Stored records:
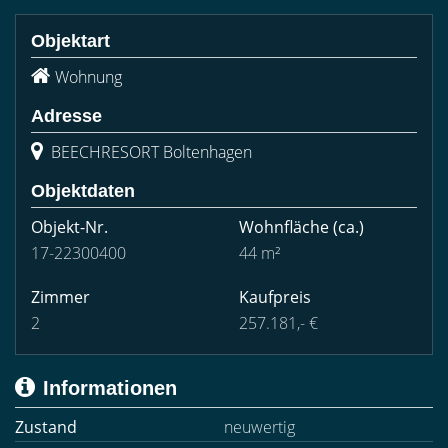
Objektart
Wohnung
Adresse
BEECHRESORT Boltenhagen
Objektdaten
Objekt-Nr.
Wohnfläche
(ca.)
17-22300400
44 m²
Zimmer
Kaufpreis
2
257.181,- €
Informationen
Zustand
neuwertig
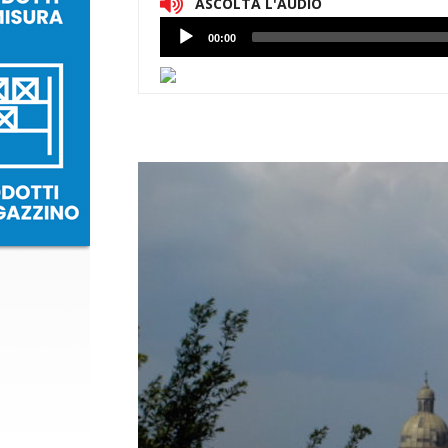
ASCOLTA L'AUDIO
Lettore
00:00
Audio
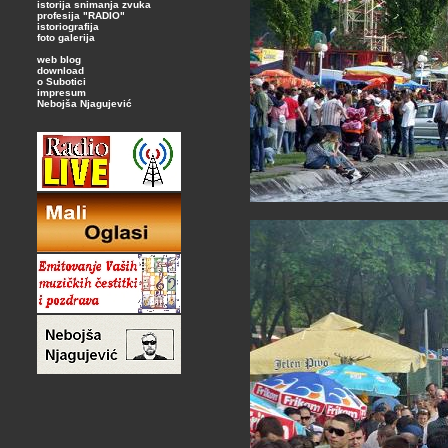
istorija snimanja zvuka
profesija "RADIO"
istoriografija
foto galerija
web blog
download
o Subotici
impresum
Nebojša Njagujević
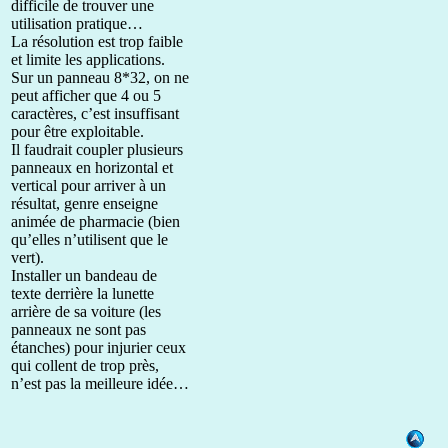
difficile de trouver une
utilisation pratique…
La résolution est trop faible
et limite les applications.
Sur un panneau 8*32, on ne
peut afficher que 4 ou 5
caractères, c’est insuffisant
pour être exploitable.
Il faudrait coupler plusieurs
panneaux en horizontal et
vertical pour arriver à un
résultat, genre enseigne
animée de pharmacie (bien
qu’elles n’utilisent que le
vert).
Installer un bandeau de
texte derrière la lunette
arrière de sa voiture (les
panneaux ne sont pas
étanches) pour injurier ceux
qui collent de trop près,
n’est pas la meilleure idée…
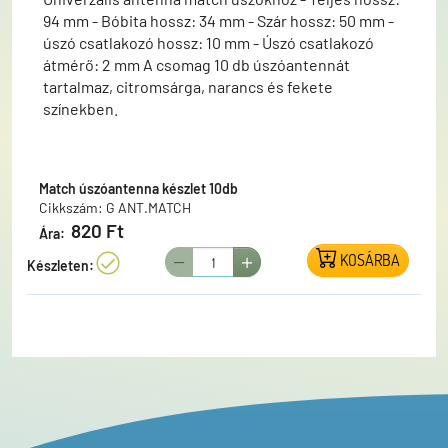
94 mm - Bóbita hossz: 34 mm - Szár hossz: 50 mm -
úszó csatlakozó hossz: 10 mm - Úszó csatlakozó
átmérő: 2 mm A csomag 10 db úszóantennát
tartalmaz, citromsárga, narancs és fekete
színekben.
Match úszóantenna készlet 10db
Cikkszám: G ANT.MATCH
820 Ft
Ára:
KOSÁRBA
Készleten:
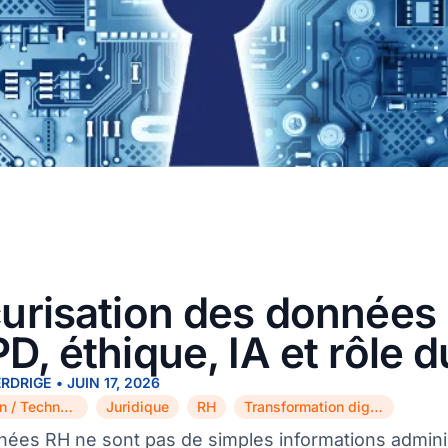
urisation des données 
D, éthique, IA et rôle 
ERDRIGE
•
JUIN 17, 2026
Innovation / Technologie
Juridique
RH
Transformation digitale
,
,
,
ées RH ne sont pas de simples informations administ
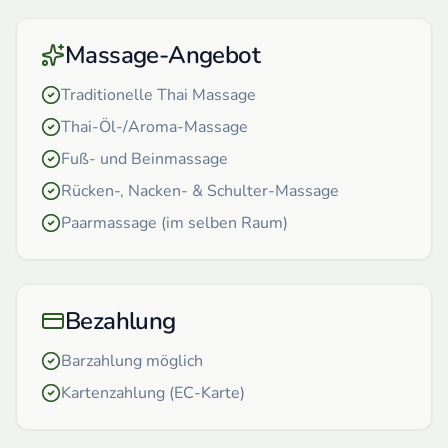
Massage-Angebot
Traditionelle Thai Massage
Thai-Öl-/Aroma-Massage
Fuß- und Beinmassage
Rücken-, Nacken- & Schulter-Massage
Paarmassage (im selben Raum)
Bezahlung
Barzahlung möglich
Kartenzahlung (EC-Karte)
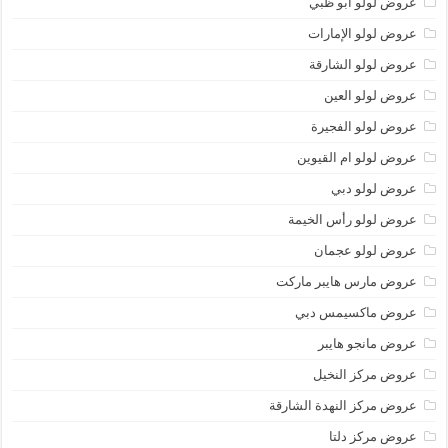
عروض لولو أبو ظبي
عروض لولو الإمارات
عروض لولو الشارقة
عروض لولو العين
عروض لولو الفجيرة
عروض لولو ام القيوين
عروض لولو دبي
عروض لولو رأس الخيمة
عروض لولو عجمان
عروض مارس هايبر ماركت
عروض ماكسيمس دبي
عروض مانجو هايبر
عروض مركز النخيل
عروض مركز النهدة الشارقة
عروض مركز دلتا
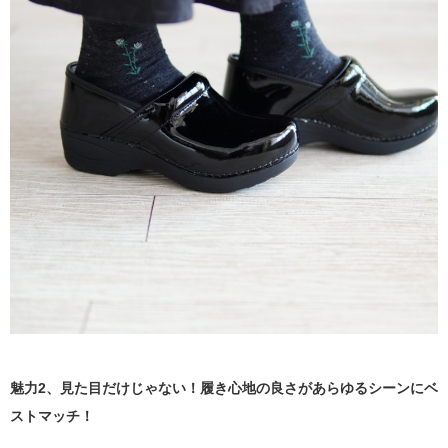
魅力2、見た目だけじゃない！履き心地の良さがあらゆるシーンにベ
ストマッチ！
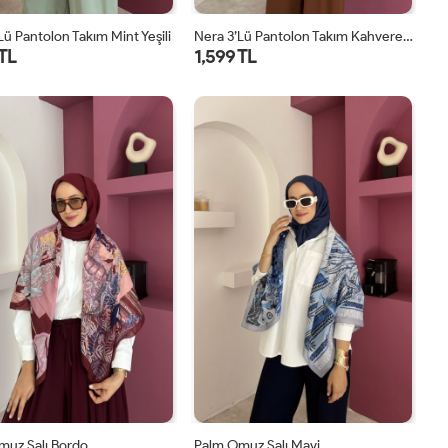
lü Pantolon Takım Mint Yeşili
Nera 3’lü Pantolon Takım Kahverengi
 TL
1,599 TL
STD
STD
muz Şalı Bordo
Palm Omuz Şalı Mavi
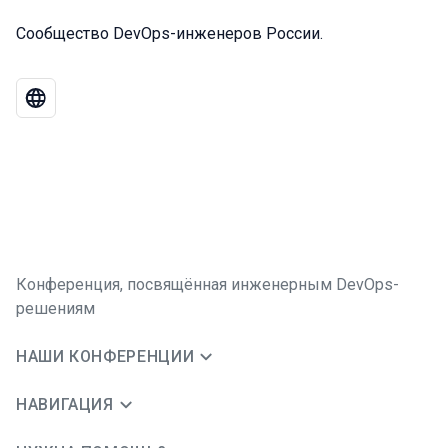
Сообщество DevOps-инженеров России.
Конференция, посвящённая инженерным DevOps-
решениям
НАШИ КОНФЕРЕНЦИИ
НАВИГАЦИЯ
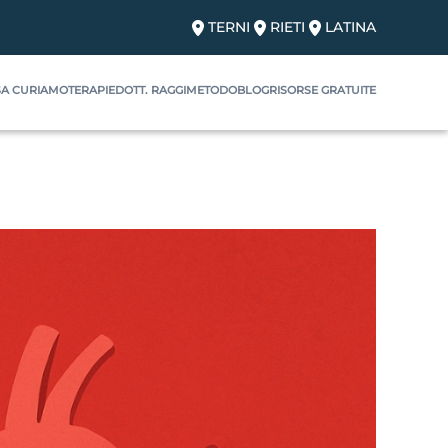
TERNI
RIETI
LATINA
A CURIAMO
TERAPIE
DOTT. RAGGI
METODO
BLOG
RISORSE GRATUITE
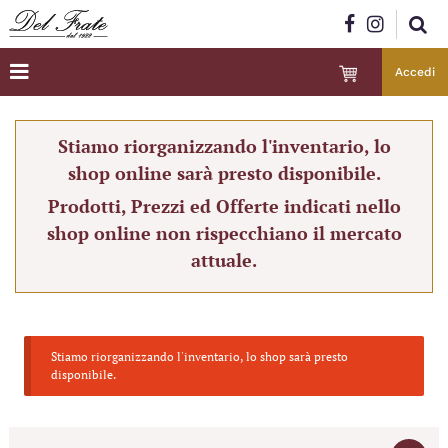
Accedi
Stiamo riorganizzando l'inventario, lo
shop online sarà presto disponibile.
Prodotti, Prezzi ed Offerte indicati nello
shop online non rispecchiano il mercato
attuale.
Stiamo riorganizzando l'inventario, lo shop sarà presto
disponibile.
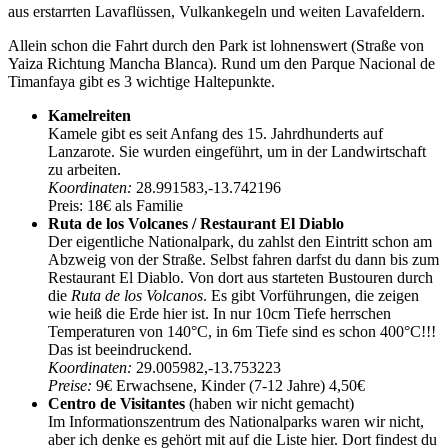
aus erstarrten Lavaflüssen, Vulkankegeln und weiten Lavafeldern.
Allein schon die Fahrt durch den Park ist lohnenswert (Straße von
Yaiza Richtung Mancha Blanca). Rund um den Parque Nacional de
Timanfaya gibt es 3 wichtige Haltepunkte.
Kamelreiten
Kamele gibt es seit Anfang des 15. Jahrdhunderts auf
Lanzarote. Sie wurden eingeführt, um in der Landwirtschaft
zu arbeiten.
Koordinaten:
28.991583,-13.742196
Preis: 18€ als Familie
Ruta de los Volcanes / Restaurant El Diablo
Der eigentliche Nationalpark, du zahlst den Eintritt schon am
Abzweig von der Straße. Selbst fahren darfst du dann bis zum
Restaurant El Diablo. Von dort aus starteten Bustouren durch
die
Ruta de los Volcanos
. Es gibt Vorführungen, die zeigen
wie heiß die Erde hier ist. In nur 10cm Tiefe herrschen
Temperaturen von 140°C, in 6m Tiefe sind es schon 400°C!!!
Das ist beeindruckend.
Koordinaten:
29.005982,-13.753223
Preise:
9€ Erwachsene, Kinder (7-12 Jahre) 4,50€
Centro de Visitantes
(haben wir nicht gemacht)
Im Informationszentrum des Nationalparks waren wir nicht,
aber ich denke es gehört mit auf die Liste hier. Dort findest du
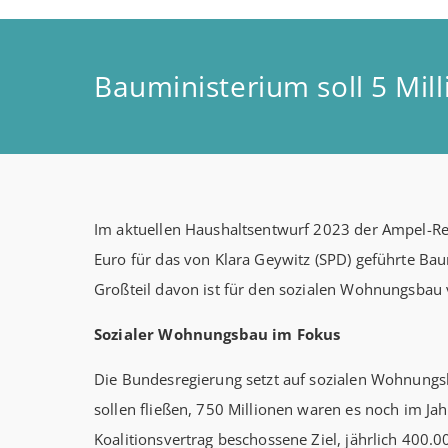
Bauministerium soll 5 Mil
Im aktuellen Haushaltsentwurf 2023 der Ampel-Reg
Euro für das von Klara Geywitz (SPD) geführte Bau
Großteil davon ist für den sozialen Wohnungsbau
Sozialer Wohnungsbau im Fokus
Die Bundesregierung setzt auf sozialen Wohnungsb
sollen fließen, 750 Millionen waren es noch im Ja
Koalitionsvertrag beschossene Ziel, jährlich 40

WORK REQUEST: Apart from the pictures, which are to be omitted, every record must be transcribed exactly.

FINAL ANSWER:
Objektart
Wohnung
Adresse
BEECHRESORT Boltenhagen
Objektdaten
Objekt-Nr.
Wohnfläche
(ca.)
17-22300400
44 m²
Zimmer
Kaufpreis
2
257.181,- €
Informationen
Zustand
neuwertig
ASCOLTA L'AUDIO
Lettore
00:00
Audio
istorija snimanja zvuka
profesija "RADIO"
istoriografija
foto galerija
web blog
download
o Subotici
impresum
Nebojša Njagujević
difficile de trouver une
utilisation pratique…
La résolution est trop faible
et limite les applications.
Sur un panneau 8*32, on ne
peut afficher que 4 ou 5
caractères, c’est insuffisant
pour être exploitable.
Il faudrait coupler plusieurs
panneaux en horizontal et
vertical pour arriver à un
résultat, genre enseigne
animée de pharmacie (bien
qu’elles n’utilisent que le
vert).
Installer un bandeau de
texte derrière la lunette
arrière de sa voiture (les
panneaux ne sont pas
étanches) pour injurier ceux
qui collent de trop près,
n’est pas la meilleure idée…
94 mm - Bóbita hossz: 34 mm - Szár hossz: 50 mm -
úszó csatlakozó hossz: 10 mm - Úszó csatlakozó
átmérő: 2 mm A csomag 10 db úszóantennát
tartalmaz, citromsárga, narancs és fekete
színekben.
Match úszóantenna készlet 10db
Cikkszám: G ANT.MATCH
820 Ft
Ára:
KOSÁRBA
Készleten:
urisation des données 
D, éthique, IA et rôle 
ERDRIGE
•
JUIN 17, 2026
Innovation / Technologie
Juridique
RH
Transformation digitale
,
,
,
ées RH ne sont pas de simples informations administ
Massage-Angebot
Traditionelle Thai Massage
Thai-Öl-/Aroma-Massage
Fuß- und Beinmassage
Rücken-, Nacken- & Schulter-Massage
Paarmassage (im selben Raum)
Bezahlung
Barzahlung möglich
Kartenzahlung (EC-Karte)
عروض لولو أبو ظبي
عروض لولو الإمارات
عروض لولو الشارقة
عروض لولو العين
عروض لولو الفجيرة
عروض لولو ام القيوين
عروض لولو دبي
عروض لولو رأس الخيمة
عروض لولو عجمان
عروض مارس هايبر ماركت
عروض ماكسيمس دبي
عروض مانجو هايبر
عروض مركز النخيل
عروض مركز النهدة الشارقة
عروض مركز دلتا
魅力2、見た目だけじゃない！履き心地の良さがあらゆるシーンにベ
ストマッチ！
lü Pantolon Takım Mint Yeşili
Nera 3’lü Pantolon Takım Kahverengi
 TL
1,599 TL
STD
STD
muz Şalı Bordo
Palm Omuz Şalı Mavi
Сообщество DevOps-инженеров России.
Конференция, посвящённая инженерным DevOps-
решениям
НАШИ КОНФЕРЕНЦИИ
НАВИГАЦИЯ
TERNI
RIETI
LATINA
A CURIAMO
TERAPIE
DOTT. RAGGI
METODO
BLOG
RISORSE GRATUITE
Accedi
Stiamo riorganizzando l'inventario, lo
shop online sarà presto disponibile.
Prodotti, Prezzi ed Offerte indicati nello
shop online non rispecchiano il mercato
attuale.
Stiamo riorganizzando l'inventario, lo shop sarà presto
disponibile.
aus erstarrten Lavaflüssen, Vulkankegeln und weiten Lavafeldern.
Allein schon die Fahrt durch den Park ist lohnenswert (Straße von
Yaiza Richtung Mancha Blanca). Rund um den Parque Nacional de
Timanfaya gibt es 3 wichtige Haltepunkte.
Kamelreiten
Kamele gibt es seit Anfang des 15. Jahrdhunderts auf
Lanzarote. Sie wurden eingeführt, um in der Landwirtschaft
zu arbeiten.
Koordinaten:
28.991583,-13.742196
Preis: 18€ als Familie
Ruta de los Volcanes / Restaurant El Diablo
Der eigentliche Nationalpark, du zahlst den Eintritt schon am
Abzweig von der Straße. Selbst fahren darfst du dann bis zum
Restaurant El Diablo. Von dort aus starteten Bustouren durch
die
Ruta de los Volcanos
. Es gibt Vorführungen, die zeigen
wie heiß die Erde hier ist. In nur 10cm Tiefe herrschen
Temperaturen von 140°C, in 6m Tiefe sind es schon 400°C!!!
Das ist beeindruckend.
Koordinaten:
29.005982,-13.753223
Preise:
9€ Erwachsene, Kinder (7-12 Jahre) 4,50€
Centro de Visitantes
(haben wir nicht gemacht)
Im Informationszentrum des Nationalparks waren wir nicht,
aber ich denke es gehört mit auf die Liste hier. Dort findest du
Bauministerium soll 5 Mil
Im aktuellen Haushaltsentwurf 2023 der Ampel-Reg
Euro für das von Klara Geywitz (SPD) geführte Bau
Großteil davon ist für den sozialen Wohnungsbau
Sozialer Wohnungsbau im Fokus
Die Bundesregierung setzt auf sozialen Wohnungsb
sollen fließen, 750 Millionen waren es noch im Ja
Koalitionsvertrag beschossene Ziel, jährlich 40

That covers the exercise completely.